┌────────

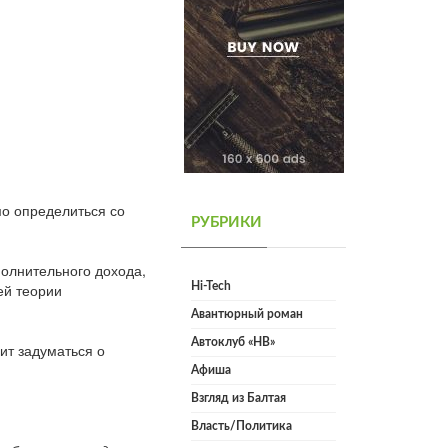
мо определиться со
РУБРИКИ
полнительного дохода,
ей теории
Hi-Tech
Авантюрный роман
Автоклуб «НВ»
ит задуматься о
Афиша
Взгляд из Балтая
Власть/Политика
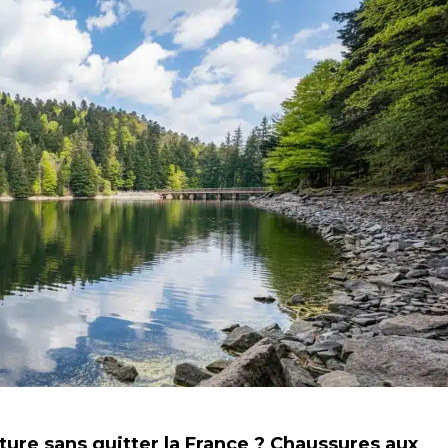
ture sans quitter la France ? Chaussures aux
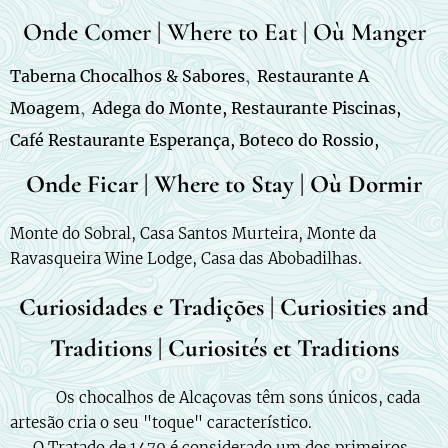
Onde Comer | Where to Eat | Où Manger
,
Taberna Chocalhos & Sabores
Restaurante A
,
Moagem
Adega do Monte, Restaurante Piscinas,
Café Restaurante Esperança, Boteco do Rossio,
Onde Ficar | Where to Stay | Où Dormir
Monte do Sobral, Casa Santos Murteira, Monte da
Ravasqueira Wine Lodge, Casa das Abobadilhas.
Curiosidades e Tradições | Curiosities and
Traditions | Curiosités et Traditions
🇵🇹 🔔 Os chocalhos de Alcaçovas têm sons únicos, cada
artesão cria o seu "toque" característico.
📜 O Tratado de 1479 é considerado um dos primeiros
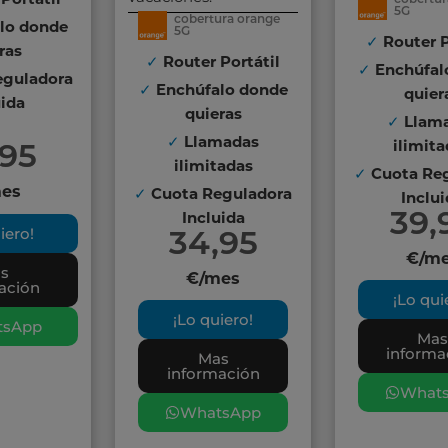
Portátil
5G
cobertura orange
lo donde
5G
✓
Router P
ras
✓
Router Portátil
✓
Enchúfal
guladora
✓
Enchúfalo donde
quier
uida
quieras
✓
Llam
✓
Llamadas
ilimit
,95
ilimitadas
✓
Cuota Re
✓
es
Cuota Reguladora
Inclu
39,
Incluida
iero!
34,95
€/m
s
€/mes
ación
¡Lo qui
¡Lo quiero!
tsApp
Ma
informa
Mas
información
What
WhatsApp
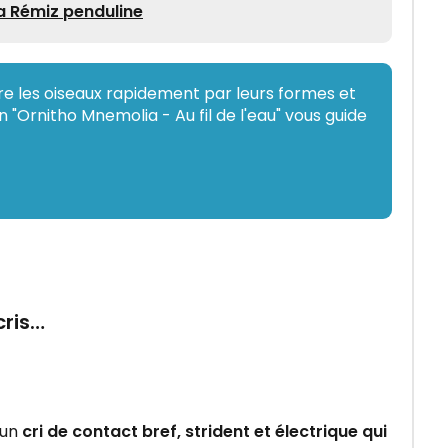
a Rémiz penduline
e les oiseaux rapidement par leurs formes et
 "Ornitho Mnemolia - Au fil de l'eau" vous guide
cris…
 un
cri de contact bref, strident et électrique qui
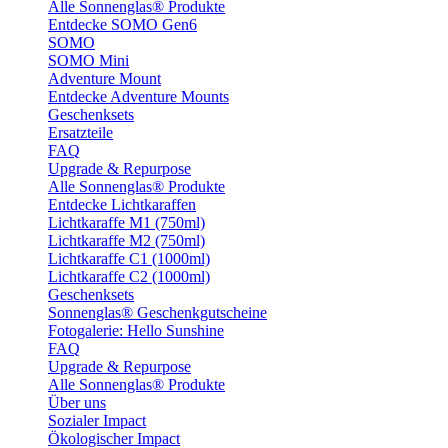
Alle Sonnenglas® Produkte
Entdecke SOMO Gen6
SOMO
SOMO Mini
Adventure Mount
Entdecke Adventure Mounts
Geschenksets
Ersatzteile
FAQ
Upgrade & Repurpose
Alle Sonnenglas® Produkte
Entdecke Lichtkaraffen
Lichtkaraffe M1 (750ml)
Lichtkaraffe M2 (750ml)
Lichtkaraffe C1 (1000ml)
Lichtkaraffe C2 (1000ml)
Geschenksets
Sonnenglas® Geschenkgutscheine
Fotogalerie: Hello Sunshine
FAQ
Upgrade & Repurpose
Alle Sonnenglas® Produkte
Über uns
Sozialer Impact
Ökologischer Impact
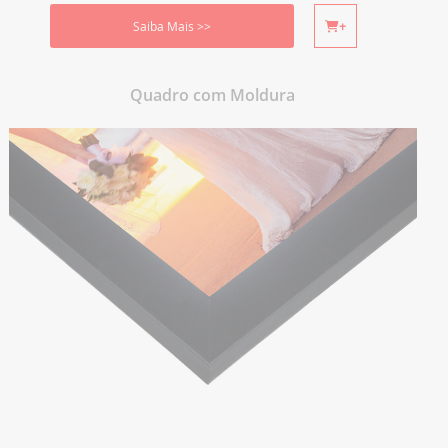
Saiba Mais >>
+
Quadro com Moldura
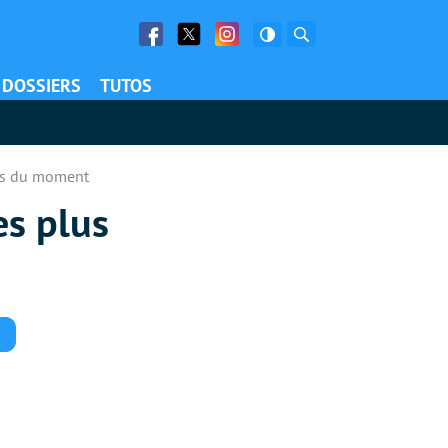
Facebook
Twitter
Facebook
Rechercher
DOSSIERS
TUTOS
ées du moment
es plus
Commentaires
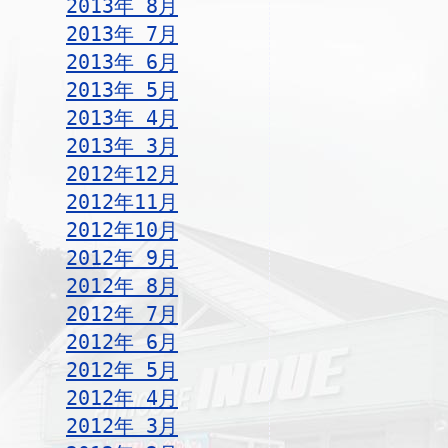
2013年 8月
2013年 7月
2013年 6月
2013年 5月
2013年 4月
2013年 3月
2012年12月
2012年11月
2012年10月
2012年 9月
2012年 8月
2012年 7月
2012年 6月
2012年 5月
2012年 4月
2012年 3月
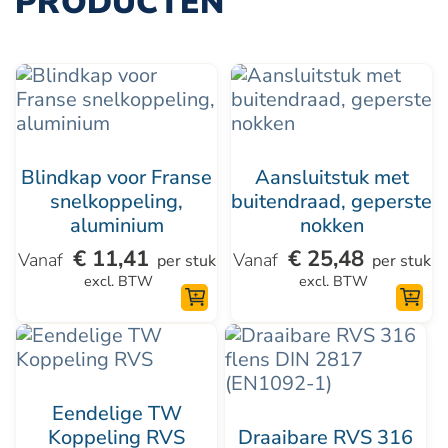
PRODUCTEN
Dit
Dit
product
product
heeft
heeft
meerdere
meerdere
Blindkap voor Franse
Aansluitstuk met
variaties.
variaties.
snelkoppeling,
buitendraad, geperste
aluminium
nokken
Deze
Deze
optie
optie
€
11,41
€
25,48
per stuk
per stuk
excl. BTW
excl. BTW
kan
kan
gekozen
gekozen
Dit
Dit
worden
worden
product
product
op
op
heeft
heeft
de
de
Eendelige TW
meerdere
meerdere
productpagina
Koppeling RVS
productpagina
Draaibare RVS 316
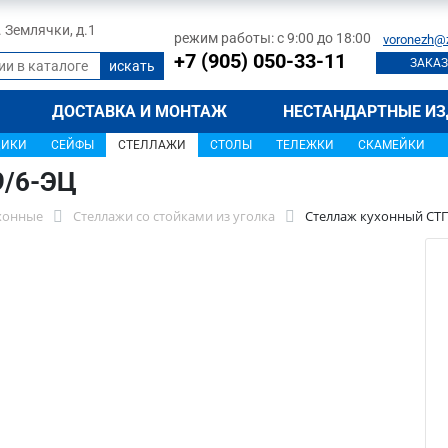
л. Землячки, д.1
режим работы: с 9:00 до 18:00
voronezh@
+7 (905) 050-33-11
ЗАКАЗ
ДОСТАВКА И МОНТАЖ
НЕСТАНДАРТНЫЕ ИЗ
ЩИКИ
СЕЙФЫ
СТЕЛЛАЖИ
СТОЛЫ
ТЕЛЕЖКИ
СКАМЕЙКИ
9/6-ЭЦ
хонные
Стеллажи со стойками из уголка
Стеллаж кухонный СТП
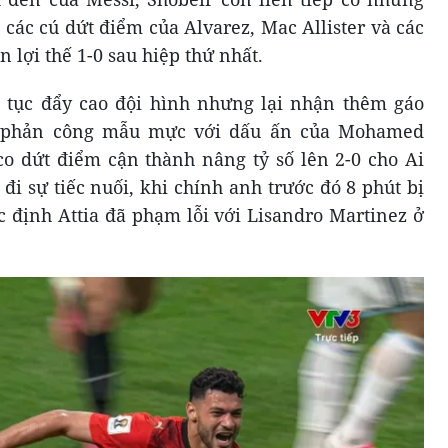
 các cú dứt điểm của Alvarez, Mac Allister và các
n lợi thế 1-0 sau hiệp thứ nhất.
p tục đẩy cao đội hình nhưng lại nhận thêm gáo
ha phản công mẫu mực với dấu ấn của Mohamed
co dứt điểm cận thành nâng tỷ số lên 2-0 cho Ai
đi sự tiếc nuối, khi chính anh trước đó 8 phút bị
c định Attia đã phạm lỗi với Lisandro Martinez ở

└────────
┌────────

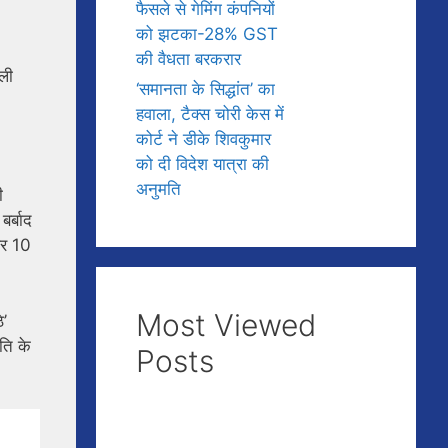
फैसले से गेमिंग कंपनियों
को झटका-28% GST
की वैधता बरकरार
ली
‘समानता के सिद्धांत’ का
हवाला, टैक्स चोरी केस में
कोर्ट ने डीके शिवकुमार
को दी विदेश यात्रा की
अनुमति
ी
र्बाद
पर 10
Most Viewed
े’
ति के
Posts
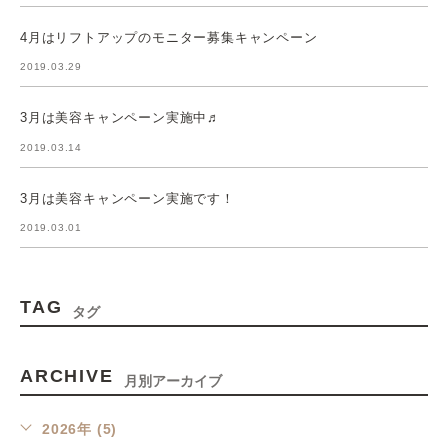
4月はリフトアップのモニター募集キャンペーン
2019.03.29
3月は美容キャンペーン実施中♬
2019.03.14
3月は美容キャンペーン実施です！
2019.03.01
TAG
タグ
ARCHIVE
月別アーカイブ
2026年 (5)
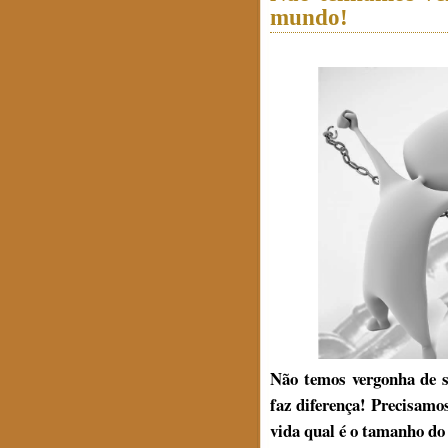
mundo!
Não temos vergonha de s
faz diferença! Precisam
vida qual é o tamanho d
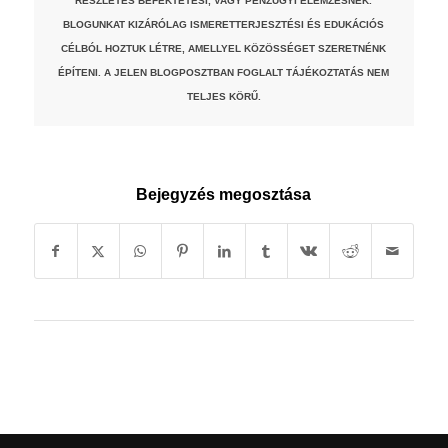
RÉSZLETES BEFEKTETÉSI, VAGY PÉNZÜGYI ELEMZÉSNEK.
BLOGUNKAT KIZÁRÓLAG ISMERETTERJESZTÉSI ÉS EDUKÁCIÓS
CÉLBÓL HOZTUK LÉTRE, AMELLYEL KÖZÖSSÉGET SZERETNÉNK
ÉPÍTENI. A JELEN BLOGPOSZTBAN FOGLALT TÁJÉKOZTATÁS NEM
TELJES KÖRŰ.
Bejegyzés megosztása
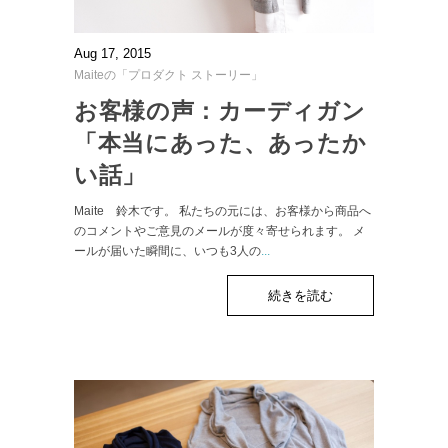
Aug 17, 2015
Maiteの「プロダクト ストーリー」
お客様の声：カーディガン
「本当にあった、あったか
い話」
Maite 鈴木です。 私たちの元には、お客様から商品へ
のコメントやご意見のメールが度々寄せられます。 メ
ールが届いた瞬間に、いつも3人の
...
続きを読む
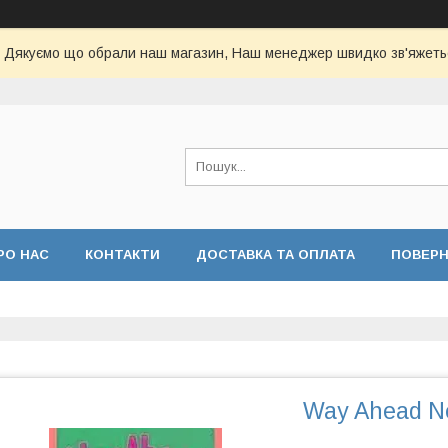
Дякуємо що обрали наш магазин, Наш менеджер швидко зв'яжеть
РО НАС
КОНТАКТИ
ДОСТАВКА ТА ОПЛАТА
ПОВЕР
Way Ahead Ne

└────────

* TASK DESCRIPTION
Locate the word "điểm" in the entries, and copy every line where it is found.

* ANSWER TO THIS PROBLEM
 các cú dứt điểm của Alvarez, Mac Allister và các
co dứt điểm cận thành nâng tỷ số lên 2-0 cho Ai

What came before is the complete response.